Em Honduras, enfermeiros entram na segunda semana de greve em luta por aposentadoria digna. Na Universidade Nacional Autônoma entram em greve também os trabalhadores, exigindo aumento salarial. No Equador, 14 mil trabalhadores da saúde estão parados contra a privatização no setor. Enquanto isso, o governo abre as portas para o capital estrangeiro tomar conta da Petroequador, desnacionalizando mais um espaço estratégico. Assim como a Guatemala firma novo acordo com o FMI, depois de receber atestado de bom comportamento, oferecendo 2% do PIB para o pagamento da dívida, enquanto mais de 54% de seu povo vive abaixo da linha da miséria.
Na Colômbia, os caminhoneiros entraram na terceira semana de greve. Protestam contra o alto preço dos combustíveis e pedágios. No Brasil há manifestações contra a liberação dos transgênicos.

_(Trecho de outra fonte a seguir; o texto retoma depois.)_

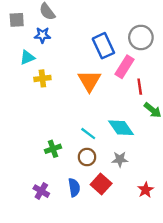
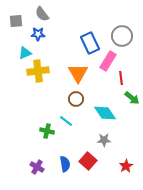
yellow cross: (42, 78) -> (38, 71), size x1.5
cyan line: (88, 134) -> (66, 121), moved
green cross: (53, 149) -> (47, 131), turned 32
brown circle: (87, 157) -> (76, 99), moved

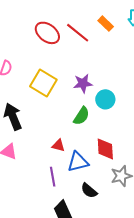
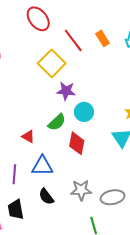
red ellipse: (47, 33) -> (38, 19), moved
yellow square: (43, 83) -> (52, 63), moved
red triangle: (58, 145) -> (28, 136), moved
red diamond: (105, 149) -> (77, 143), moved

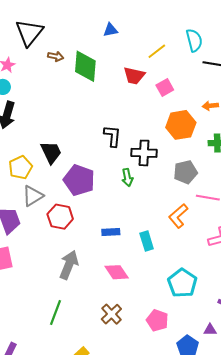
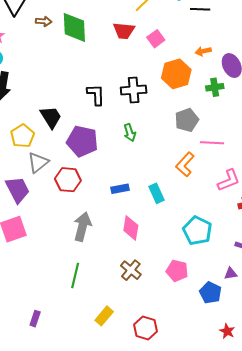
black L-shape: (112, 136) -> (96, 95), moved
black cross: (144, 153) -> (134, 90), moved
pink diamond: (117, 272) -> (131, 228), turned 50

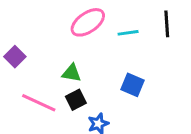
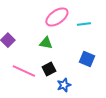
green triangle: (71, 73) -> (46, 43), moved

Em Porto Rico os trabalhadores da empresa de abastecimento fazem greve, lutando contra a privatização. O México e o Panamá estão em batalhas parlamentares, discutindo a reforma do estado.
Cada uma dessas lutas é a reação da comunidade das vítimas, como bem diz Enrique Dussel. Aqueles que, acossados pelos políticas colaboracionistas, não se deixam ficar em choramingas. Levantam-se e lutam. São reações pontuais, ainda desconectadas. Mas, no fundo, cada uma delas é parte do grande mosaico de resistência dos povos da América Latina e, «a despacio» vão provocando estragos na pintura do capital. É o caso da luta do povo de Cajamarca, no Peru, que impediu a destruição de seus recursos naturais por uma mineradora estrangeira. Agora, seu exemplo está fazendo explodir revoltas e protestos em outras regiões do país onde outras mineradoras provocam destruição. Como eles, estão à espreita pelos vales, montanhas e planuras, todos os que sabem que uniões entre tubarão e sardinha não pode dar coisa boa. Mesmo que o Rato insista que sim.
Nesta semana, a vida que vive vai em frente, e as gentes resistem!!!